High throughput method for developing screening barcodes and crRNA

In order to scale BMS, a simple method was designed to rapidly screen large numbers of barcodes and crRNA in parallel to allow for large-scale BMSEliminating portions with high cross-reactivity or background; use of the corresponding crRNA and H ₂ O RPA controls pooled n-1 barcode RPA reactions were performed. Pooled n-1 barcode RPA reactions represent a single RPA reaction in which all DNA barcodes were pooled except one barcode was set aside, and the pooled reaction was screened for all crrnas. After initial in vitro screening of 22 barcode crRNA pairs, 72 additional barcodes were made and all 94 were tested (see, e.g., table 6).

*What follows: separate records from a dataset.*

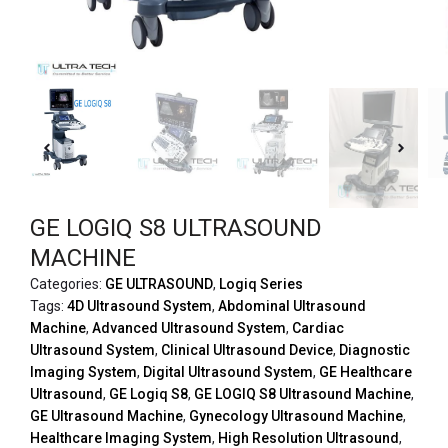
GE LOGIQ S8 ULTRASOUND
MACHINE
Categories:
GE ULTRASOUND
,
Logiq Series
Tags:
4D Ultrasound System
,
Abdominal Ultrasound
Machine
,
Advanced Ultrasound System
,
Cardiac
Ultrasound System
,
Clinical Ultrasound Device
,
Diagnostic
Imaging System
,
Digital Ultrasound System
,
GE Healthcare
Ultrasound
,
GE Logiq S8
,
GE LOGIQ S8 Ultrasound Machine
,
GE Ultrasound Machine
,
Gynecology Ultrasound Machine
,
Healthcare Imaging System
,
High Resolution Ultrasound
,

Retesting the first 22 crRNAs to validate the n-1 barcode assay; 19 out of 22 passed, while

crrnas

7, 11 and 12 that were just below the cut-off in the paired test (see e.g. methods) were scored as cross-reactivity in the pooled assay. In total, 17 of the 94 crRNAs are eliminated due to high background, while 7 other crRNAs are eliminated due to cross-reactions with multiple barcodes (e.g., crRNAs: 7, 11, 12, 15, 26, 31, 33, 40, 41, 42, 52, 57, 59, 66, 67, 69, 70, 71, 79, 80, 82, 85, 86, 94; e.g., crRNAs: 7, 11, 15, 52, 82, 83). The cross-reactivity appears to be caused by crrnas rather than barcodes, as barcodes do not cross-react with all crrnas (see, e.g., fig. 7B and 7C). For crRNA screening of n-1 and n BMS in vivo, spores need to be mixed at equimolar concentrations to avoid amplification bias (see, e.g., fig. 7D).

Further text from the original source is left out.